Cancer Epidemiology, Biomarkers & Prevention
- Discipline: Cancer epidemiology
- Language: English
- Edited by: Elizabeth A. Platz

Publication details
- History: 1991-present
- Publisher: American Association for Cancer Research (United States)
- Frequency: monthly
- Impact factor: 4.344 (2019)

Standard abbreviations
- ISO 4: Cancer Epidemiol. Biomark. Prev.
- NLM: Cancer Epidemiol Biomarkers Prev

Indexing
- CODEN: CEBPE4
- ISSN: 1055-9965 (print) 1538-7755 (web)
- OCLC no.: 23441645

Links
- Journal homepage;

= Cancer Epidemiology, Biomarkers & Prevention =

Cancer Epidemiology, Biomarkers & Prevention is a peer-reviewed medical journal devoted to research in the field of cancer epidemiology. Topics include descriptive, analytical, biochemical, and molecular epidemiology, the use of biomarkers to study the neoplastic and preneoplastic processes in humans, chemoprevention and other types of prevention trials, and the role of behavioral factors in cancer etiology and prevention. It is published by the American Association for Cancer Research and co-sponsored by the American Society of Preventive Oncology.
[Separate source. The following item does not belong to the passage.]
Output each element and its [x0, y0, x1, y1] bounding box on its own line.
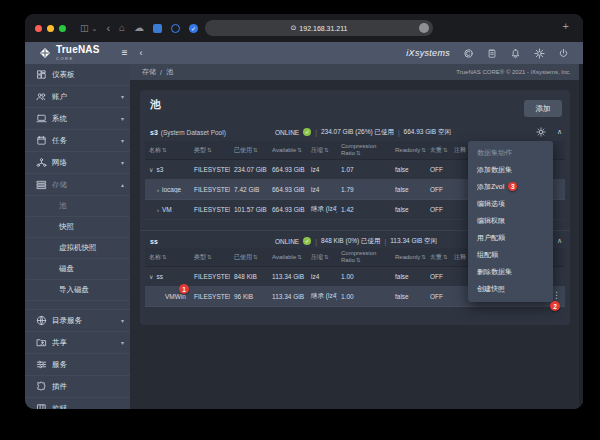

Indexed by ISI Cancer Epidemiology, Biomarkers & Prevention collected an impact factor of 5.057 as reported in the 2018 Journal Citation Reports by Thomson Reuters, ranking it 48 out of 230 journals in the category Oncology and ranking it 13 out of 186 journals in the category Public, environmental & occupational health.